RIPARTIRE DOPO IL COVID: IL SETTORE RICETTIVO
L’ Italia ha il maggior numero di siti Unesco, è il primo paese dell’Unione Europea per numero di camere e il quinto paese al mondo per arrivi internazionali, con oltre cinquanta milioni di arrivi. È evidente come il settore turistico-ricettivo sia un comparto strategico per l’economia del paese e che, se opportunamente gestito e supportato con politiche pubbliche mirate, possa contribuire in modo decisivo alla crescita economica.
Prima del Covid, il nostro Paese aveva fatto registrare una crescita consistente dei flussi turistici in ingresso ed era ben posizionato tra le destinazioni preferite dai turisti extra-europei, con gli americani al primo posto, seguiti dai russi e dagli asiatici.
Nel 2016 il settore, costituito da 315.464 imprese attive, ha occupato circa 1,3 milioni di addetti e ha realizzato un fatturato di 76.177 milioni di euro e un valore aggiunto di 29.204 milioni di euro. Osservando nel dettaglio solo i dati del settore alberghiero, INPS e Federalberghi descrivono un settore in cui nel 2016 circa 180 mila aziende hanno impiegato, in media, un milione di lavoratori. Un dato interessante è la percentuale di lavoratori stranieri, che si attesta a circa il 25%.
Nel 2019, quindi poco prima della pandemia, il turismo contribuiva con 3,5 trilioni di dollari al Pil globale. Nel maggio 2020 l’Organizzazione mondiale del turismo già aveva stimato una caduta tra il 60 e l’80% degli arrivi internazionali a livello globale rispetto all’anno precedente. In Italia le cose sono andate leggermente meglio e la diminuzione degli arrivi internazionali si è fermata al 61%. I flussi turistici si sono poi sostanzialmente arrestati tra aprile e maggio del 2020; nei mesi estivi, in connessione con l’allentamento delle restrizioni, si è registrato un parziale recupero, più intenso per la componente nazionale, per la quale, nel mese di agosto, le presenze erano pressoché tornate sugli stessi livelli del 2019. Le presenze di turisti stranieri hanno invece mostrato una modesta capacità di ripresa, rimanendo su livelli inferiori di oltre la metà rispetto allo stesso mese dell’anno precedente.
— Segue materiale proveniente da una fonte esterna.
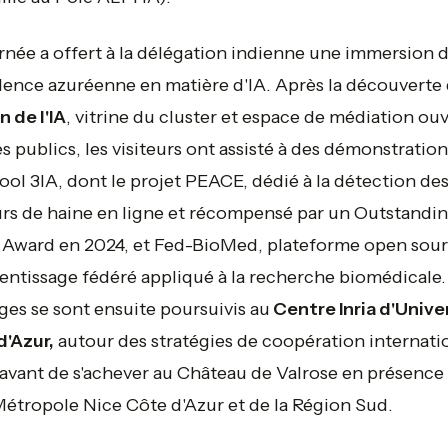
rnée a offert à la délégation indienne une immersion 
llence azuréenne en matière d'IA. Après la découverte 
 de l'IA
, vitrine du cluster et espace de médiation ouv
es publics, les visiteurs ont assisté à des démonstratio
ol 3IA, dont le projet PEACE, dédié à la détection de
rs de haine en ligne et récompensé par un Outstandi
Award en 2024, et Fed-BioMed, plateforme open sou
entissage fédéré appliqué à la recherche biomédicale.
es se sont ensuite poursuivis au
Centre Inria d'Unive
d'Azur,
autour des stratégies de coopération internati
 avant de s'achever au Château de Valrose en présence 
Métropole Nice Côte d'Azur et de la Région Sud.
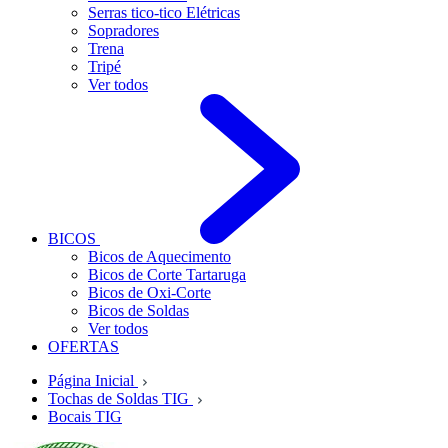
Serras tico-tico Elétricas
Sopradores
Trena
Tripé
Ver todos
BICOS
Bicos de Aquecimento
Bicos de Corte Tartaruga
Bicos de Oxi-Corte
Bicos de Soldas
Ver todos
OFERTAS
Página Inicial
Tochas de Soldas TIG
Bocais TIG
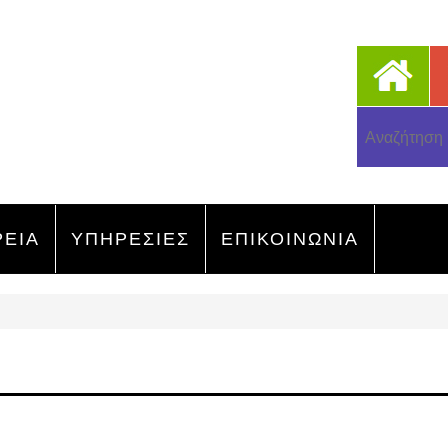
ΡΕΙΑ
ΥΠΗΡΕΣΙΕΣ
ΕΠΙΚΟΙΝΩΝΙΑ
Fortunatamente, nel 2022 sono più che triplicati i viaggiatori stranieri in Italia, anche se gli arrivi rimangono inferiori del 36% al 2019, anno prima della pandemia. Un andamento positivo che potrebbe favorire il ritorno in Italia di 33 milioni di turisti stranieri che prima del Covid avevano pernottato nella penisola durante l’estate. Nella scelta delle mete gli stranieri in Italia apprezzano particolarmente le città d’arte, ma anche le località di mare, contribuendo quindi alle stime positive per il comparto balneare nazionale nell’estate 2022 elaborate dall’indagine Panorama Turismo – Mare Italia dell’Osservatorio JFC Tourism & Management, che prevede un totale di 418 milioni 580 mila presenze e un fatturato complessivo di 31 miliardi 878 milioni di euro.
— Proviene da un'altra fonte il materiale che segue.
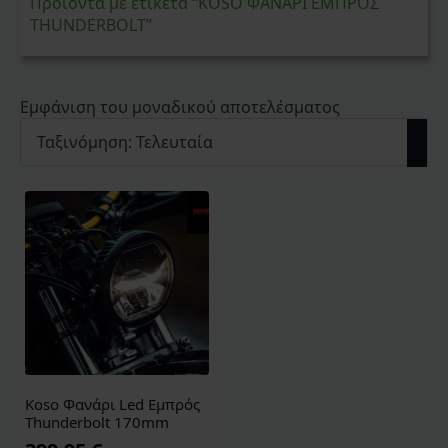
Προϊόντα με ετικέτα “KOSO ΦΑΝΑΡΙ ΕΜΠΡΟΣ
THUNDERBOLT”
Εμφάνιση του μοναδικού αποτελέσματος
Koso Φανάρι Led Εμπρός
Thunderbolt 170mm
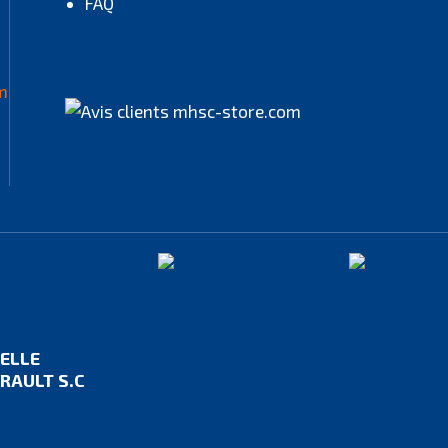
FAQ
IELLE
RAULT S.C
Come in tutti i settori economici, anche nel turismo la pandemia ha prodotto degli adattamenti contingenti, ma anche cambiamenti che possono diventare strutturali e permanenti. I principali trend sono quelli di un approccio flessibile, combinato con turismo di prossimità, con il turismo lento e sostenibile, la riscoperta di nuovi territori e destinazioni turistiche meno note, alternative alle località mainstream ed iconiche, spesso in passato oggetto del fenomeno dell’ overtourism. Il turismo, dunque, può portare a un cambiamento positivo, può esercitare il suo ruolo trainante anche nell’ambito della sostenibilità.